Wednesday, December 8, 2010

GLUTEN-FREE VEGAN MARBLE BUNDT CAKE WITH SOFELLA BAKING MIXES

Does this cake pan appear to be levitating? Does it appear somewhat mysterious? A bit terrifying, even? Well, maybe not to you, but to me bundt pans have always been frightening.

You measure, you melt, you separate, you whip, you blend, you stir, you pour, you time, you are transported by heavenly aromas, and then, the moment of truth arrives and the whole damn cake, or more likely, just the bottom-soon-to-be-top of the cake is stuck in the pan. Not that I can remember that happening, exactly, but it just seemed logical that failure would be more common than success with this culinary tool.Or maybe I was thinking of jello molds.

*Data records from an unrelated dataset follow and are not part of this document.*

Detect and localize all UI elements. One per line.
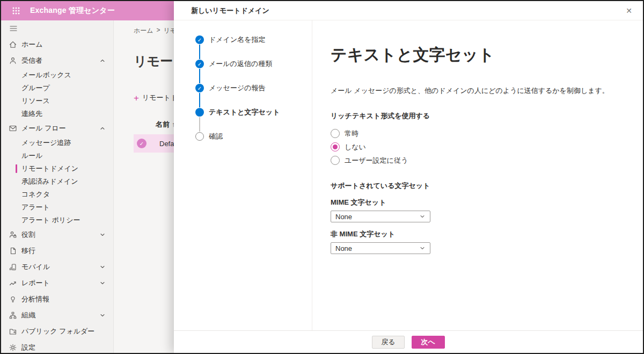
wizard-header: 新しいリモートドメイン ✕ (174, 1, 643, 20)
chevron-down-icon (419, 213, 426, 220)
org-chart-icon (9, 311, 17, 320)
radio-option-never[interactable]: しない (331, 140, 621, 154)
sidebar-item-insights[interactable]: 分析情報 (1, 291, 113, 307)
sidebar-item-connectors[interactable]: コネクタ (1, 188, 113, 201)
person-key-icon (9, 230, 17, 239)
mobile-chart-icon (9, 263, 17, 271)
step-current-dot-icon (195, 108, 204, 117)
home-icon (9, 40, 17, 49)
new-remote-domain-wizard: 新しいリモートドメイン ✕ ✓ ドメイン名を指定 ✓ メールの返信の種類 ✓ メ… (174, 1, 643, 353)
step-email-reply-types[interactable]: ✓ メールの返信の種類 (195, 59, 312, 69)
non-mime-charset-select[interactable]: None (331, 242, 430, 254)
lightbulb-icon (9, 295, 17, 304)
sidebar-item-accepted-domains[interactable]: 承認済みドメイン (1, 175, 113, 188)
non-mime-charset-label: 非 MIME 文字セット (331, 229, 621, 239)
radio-icon (331, 156, 340, 165)
sidebar-item-settings[interactable]: 設定 (1, 339, 113, 353)
step-specify-domain[interactable]: ✓ ドメイン名を指定 (195, 35, 312, 45)
chevron-up-icon (99, 125, 106, 132)
plus-icon: + (134, 93, 139, 103)
folder-icon (9, 327, 17, 336)
step-review[interactable]: 確認 (195, 132, 312, 141)
sidebar-item-remote-domains[interactable]: リモートドメイン (1, 162, 113, 175)
radio-option-always[interactable]: 常時 (331, 127, 621, 140)
sidebar-item-contacts[interactable]: 連絡先 (1, 107, 113, 120)
document-icon (9, 247, 17, 255)
content-heading: テキストと文字セット (331, 44, 621, 66)
step-completed-check-icon: ✓ (195, 84, 204, 92)
step-text-and-charset[interactable]: テキストと文字セット (195, 107, 312, 117)
sidebar-item-mailboxes[interactable]: メールボックス (1, 69, 113, 82)
radio-icon (331, 129, 340, 138)
wizard-steps-rail: ✓ ドメイン名を指定 ✓ メールの返信の種類 ✓ メッセージの報告 テキストと文… (174, 20, 312, 330)
chevron-down-icon (419, 245, 426, 251)
waffle-icon (12, 6, 20, 15)
close-icon[interactable]: ✕ (624, 5, 634, 16)
mail-icon (9, 124, 17, 133)
sidebar-item-mobile[interactable]: モバイル (1, 259, 113, 275)
chevron-down-icon (99, 232, 106, 238)
mime-charset-label: MIME 文字セット (331, 198, 621, 207)
sidebar-item-groups[interactable]: グループ (1, 82, 113, 95)
chevron-down-icon (99, 280, 106, 286)
chevron-up-icon (99, 57, 106, 64)
collapse-nav-button[interactable] (1, 20, 113, 37)
sidebar-item-resources[interactable]: リソース (1, 95, 113, 107)
step-completed-check-icon: ✓ (195, 35, 204, 44)
hamburger-icon (9, 24, 18, 33)
sidebar-item-alert-policies[interactable]: アラート ポリシー (1, 214, 113, 227)
rich-text-radio-group: 常時 しない ユーザー設定に従う (331, 127, 621, 167)
sidebar-item-roles[interactable]: 役割 (1, 227, 113, 243)
mime-charset-select[interactable]: None (331, 211, 430, 222)
wizard-body: ✓ ドメイン名を指定 ✓ メールの返信の種類 ✓ メッセージの報告 テキストと文… (174, 20, 643, 330)
sidebar-item-recipients[interactable]: 受信者 (1, 53, 113, 69)
wizard-content: テキストと文字セット メール メッセージの形式と、他のドメインの人にどのように送… (312, 20, 643, 330)
radio-option-follow-user[interactable]: ユーザー設定に従う (331, 154, 621, 167)
gear-icon (9, 343, 17, 352)
next-button[interactable]: 次へ (412, 336, 445, 349)
wizard-footer: 戻る 次へ (174, 330, 643, 353)
breadcrumb-separator: > (157, 26, 160, 35)
trend-chart-icon (9, 279, 17, 287)
step-connector (199, 45, 200, 59)
sidebar-nav: ホーム 受信者 メールボックス グループ リソース 連絡先 メール フロー メッ… (1, 20, 114, 353)
exchange-admin-window: Exchange 管理センター ホーム 受信者 メールボックス グループ リソー… (0, 0, 644, 354)
sidebar-item-alerts[interactable]: アラート (1, 201, 113, 214)
sidebar-item-reports[interactable]: レポート (1, 275, 113, 291)
waffle-menu-button[interactable] (6, 1, 26, 20)
radio-selected-icon (331, 142, 340, 151)
sidebar-item-mail-flow[interactable]: メール フロー (1, 120, 113, 136)
selected-check-icon: ✓ (137, 139, 147, 148)
sidebar-item-message-trace[interactable]: メッセージ追跡 (1, 136, 113, 149)
content-description: メール メッセージの形式と、他のドメインの人にどのように送信するかを制御します。 (331, 86, 621, 96)
charset-section-label: サポートされている文字セット (331, 181, 621, 191)
back-button[interactable]: 戻る (372, 336, 404, 349)
sidebar-item-organization[interactable]: 組織 (1, 307, 113, 323)
wizard-title: 新しいリモートドメイン (191, 6, 269, 16)
step-connector (199, 69, 200, 83)
app-title: Exchange 管理センター (30, 6, 115, 16)
sidebar-item-home[interactable]: ホーム (1, 37, 113, 53)
step-connector (199, 117, 200, 132)
breadcrumb-home-link[interactable]: ホーム (134, 26, 153, 35)
person-icon (9, 56, 17, 65)
sidebar-item-public-folders[interactable]: パブリック フォルダー (1, 323, 113, 339)
step-upcoming-circle-icon (195, 132, 204, 141)
sidebar-item-migration[interactable]: 移行 (1, 243, 113, 259)
step-message-reporting[interactable]: ✓ メッセージの報告 (195, 83, 312, 93)
chevron-down-icon (99, 264, 106, 270)
step-connector (199, 93, 200, 107)
chevron-down-icon (99, 312, 106, 319)
sidebar-item-rules[interactable]: ルール (1, 149, 113, 162)
rich-text-group-label: リッチテキスト形式を使用する (331, 111, 621, 121)
step-completed-check-icon: ✓ (195, 60, 204, 68)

In any case, because of these crazy notions held for so many years, this Hanukkah was the occasion of two firsts: my first bundt cake, and my first marble cake. Forget the miracle of the eight days of oil, it's a miracle I survived the stress of cake night.
The folks at Sofella had sent me a package of chocolate cake mix and a package of all-purpose baking mix, which just screamed marble cake to me. My niece recently began following a vegan diet, so our version would be vegan and gluten-free. The Sofella website has tons of recipes, and I easily found one for a vanilla cake. I used EnRG egg replacer and almond milk for cow's milk. I used a nonstick (but not teflon, just one of those slickly painted ones) bundt pan and sprayed it liberally with Trader Joe's Canola Oil Cooking Spray.

Oh, and if, like me that day (I've since moved on to sophomore status--yay!), you've never made a marble cake, there are many videos on youtube to guide you through the embarrassingly simple process. (I think bundt cake fear has its legitimate points, but marble cake? Why hadn't I ever made one? It's such a snap!) The main point, repeated ad infinitum on each video is to not overmix. If you become overly enthusiastic in that department you will probably end up not with a marble cake but with a taupe cake, or tan cake, or toast-colored cake. Definitely not the goal.

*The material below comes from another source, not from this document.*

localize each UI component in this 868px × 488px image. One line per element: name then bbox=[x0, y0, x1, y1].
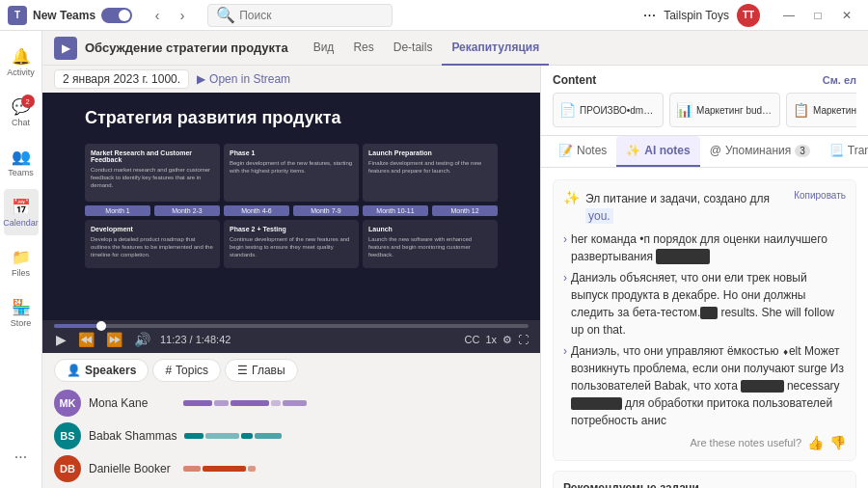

The rest of the story is short. Cake came out of pan without a hitch. Put plate on top of pan. Flipped pan. Cake on plate. Really! Dusted confectioners sugar on cake. Presented to admiring family and friends.
Excuse poor lighting and odd placement of cake slice on cake. (Beautiful marbling, though, isn't it!) Family and friends emit suitable oohs and aahs. Yours will, too! Follow instructions on the Sofella chocolate cake box. Here's the recipe for the yellow cake.

I don't ordinarily use mixes, but on a day when two kinds of latkes, roasted carrots, fennel salad and assorted appetizers had me tied up for some time, these cake mixes were just what I needed. And even the family member who notoriously eats like a bird had two slices!
I may just keep a couple of these boxes in the cupboard for other busy days. Excellent products: delicious, convenient and gluten-free, even vegan if you'd like them to be! Perfect!

4 comments:

FleaBabe said...

i always thought that a bundt pan would make a nice lighting fixture if you ran a wire and a bulb thru the center.....for time when the baking just isn't going right.

G.F.Veg said...

i was ready to grab some electrical wire and do just that if this hadn't worked!

gfe--gluten free easily said...

Looks delish, Bernice! I always suspend my cake in its Bundt pan on a full (closed) bottle of wine for 10 minutes and then remove it. Works well. :-)

Shirley

G.F.Veg said...

great idea, shirley--now i won't have to resort to any electrical wiring in the future!